Dire les traumatismes du XXe siècle (Sorbonne Nouvelle)

Publié le par Vincent Ferré (Source : Francesca Belviso)

Université Sorbonne Nouvelle-Paris 3

Colloque international

Dire les traumatismes du XXe siècle.

De l’expérience à la création artistique italienne contemporaine

14-15 juin 2018

CIRCE (Centre interdisciplinaire de recherche sur la culture des échanges)

EA 3979 – LECEMO avec la collaboration de

ERLIS - EA 4254 (Équipe recherche littératures imaginaires sociétés)

Université de Caen Normandie

 

Comité d’organisation : Sarah Amrani, Maria Pia De Paulis-Dalembert, Brigitte Le Gouez, Viviana Agostini-Ouafi

Comité scientifique : Viviana Agostini-Ouafi (Université de Caen Normandie), Sarah Amrani (Université Sorbonne Nouvelle-Paris 3), Jean-François Chiantaretto (Université Paris 13), Maria Pia De Paulis-Dalembert (Université Sorbonne Nouvelle-Paris 3), Luba Jurgenson (Université Paris-Sorbonne), Peter Kuon (Universität Salzburg), Brigitte Le Gouez (Université Sorbonne Nouvelle-Paris 3), Adelia Lucattini (Psicoanalista, SPI et IPA), Clara Mucci (Università degli Studi Gabriele d’Annunzio, Chieti-Pescara), Patrizia Violi (Università di Bologna)

APPEL À COMMUNICATIONS

 

Dans le prolongement des travaux du séminaire de l’équipe « Écritures du temps présent » du CIRCE, le colloque entend interroger la notion de « traumatisme » telle qu’elle a été définie tout au long du XXe siècle. Il inscrit cette notion dans le temps qui sépare le moment de l’expérience directe du traumatisme de celui de la médiation du récit oral ou écrit et de la création grâce auxquels le sujet-artiste transforme le vécu en univers narratif et fictionnel. Le colloque souhaite inviter à une réflexion sur la transformation linguistique et créative de l’expérience traumatique, dans le dépassement de l’impact physique et psychologique immédiat, du simple témoignage, de l’écriture de soi, et dans la perspective de l’élaboration du souvenir personnel inséré dans une mémoire collective intergénérationnelle.
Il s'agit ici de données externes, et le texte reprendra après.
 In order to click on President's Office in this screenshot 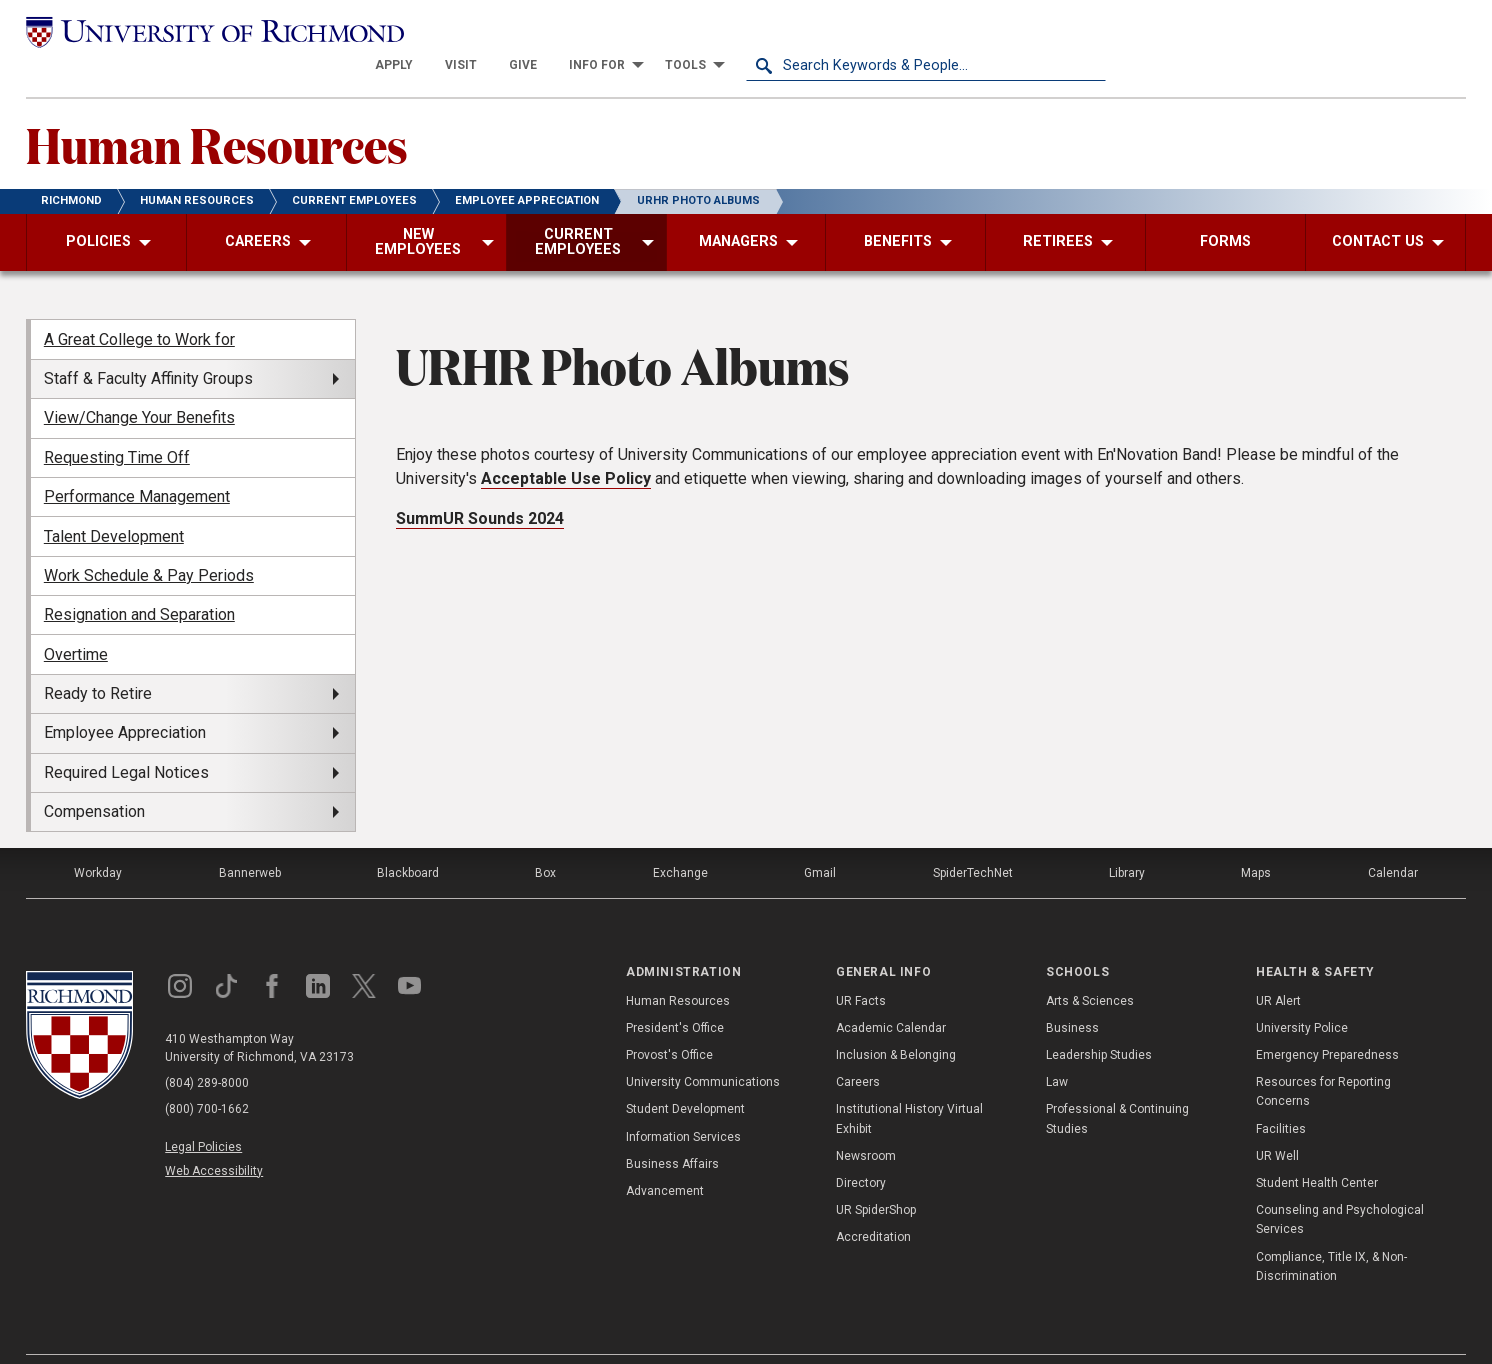, I will do `click(675, 995)`.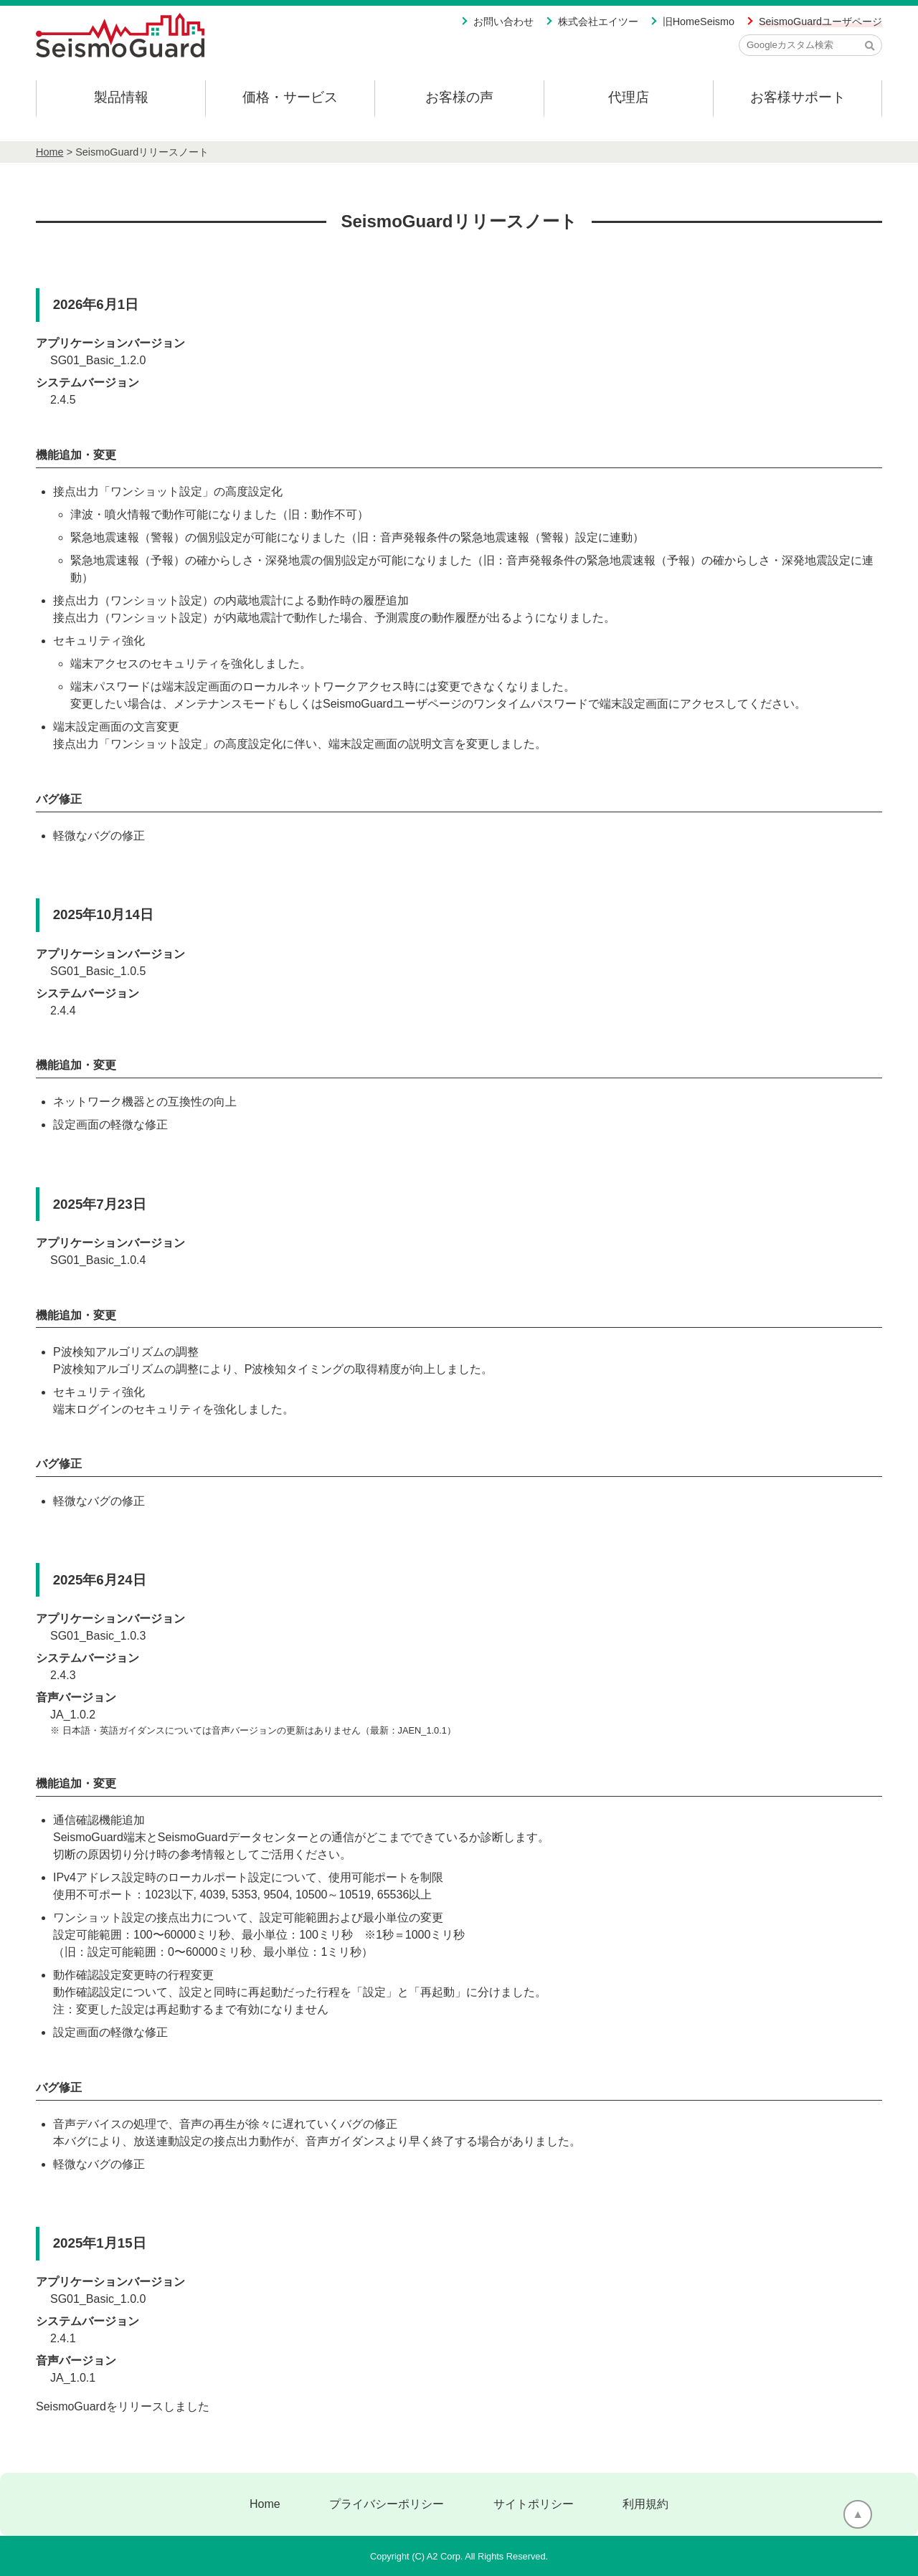 This screenshot has height=2576, width=918. What do you see at coordinates (386, 2504) in the screenshot?
I see `プライバシーポリシー` at bounding box center [386, 2504].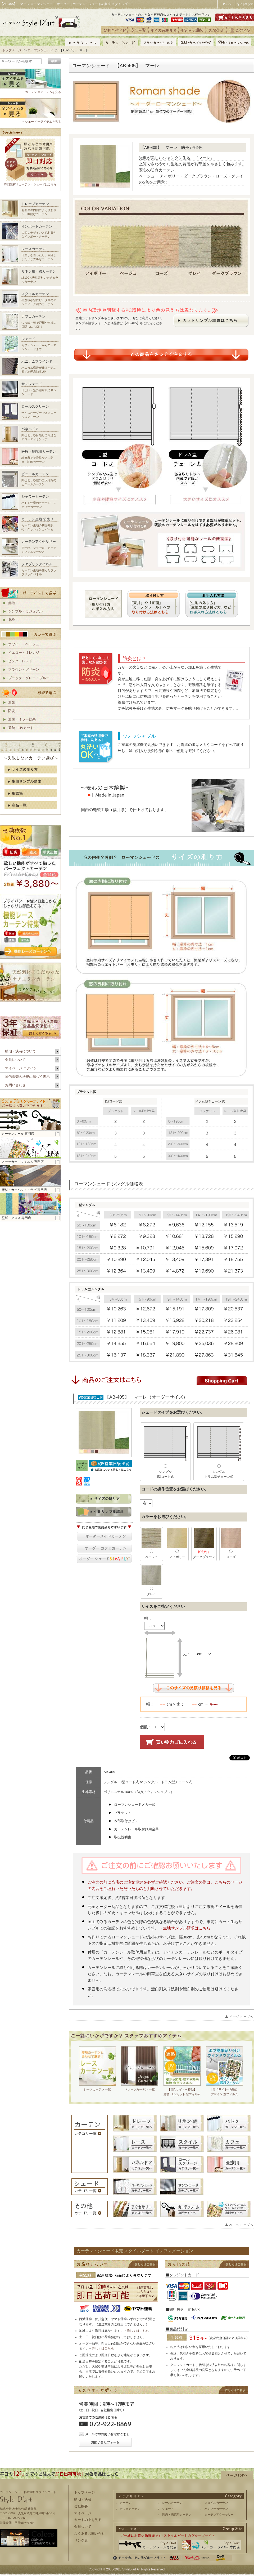 The image size is (254, 2576). Describe the element at coordinates (89, 2533) in the screenshot. I see `よくあるお問い合せ` at that location.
Au départ terme médical désignant « l’état dans lequel une blessure grave jette l’organisme, le traumatisme en est venu à connoter dans la théorie psychanalytique toute excitation suffisant à mettre en échec les mécanismes de défense habituellement efficaces. Le traumatisme est ainsi indissolublement lié à la théorie du choc »[1]. Dès la fin du XIXe siècle, en effet, Freud tente de circonscrire le traumatisme d’un point de vue notionnel en le rattachant à un état produit par un « choc sexuel présexuel » qui entraîne une névrose obsessionnelle. Celle-ci engendre à son tour, par la répétition mentale et verbale du choc initial, un sentiment de culpabilité[2].

Proche de l’événement, lui aussi fait marquant, rupture dans la normalité de l’existence, le traumatisme relève davantage de la subjectivité en raison du choc physique et émotionnel provoqué : l’individu est meurtri directement dans son corps et sa conscience par la violence de faits extérieurs dont les ressentis corporel et psychologique constituent la marque dépassant la stricte temporalité de l’advenu. Il est donc lié à une expérience extrême, qui détermine une distorsion de la réalité, un langage bouleversé, voire un renversement dans l’ordre des choses réelles jusqu’à devenir lui-même réalité. Aussi le traumatisme est-il une cause qui produit des effets dans la durée[3].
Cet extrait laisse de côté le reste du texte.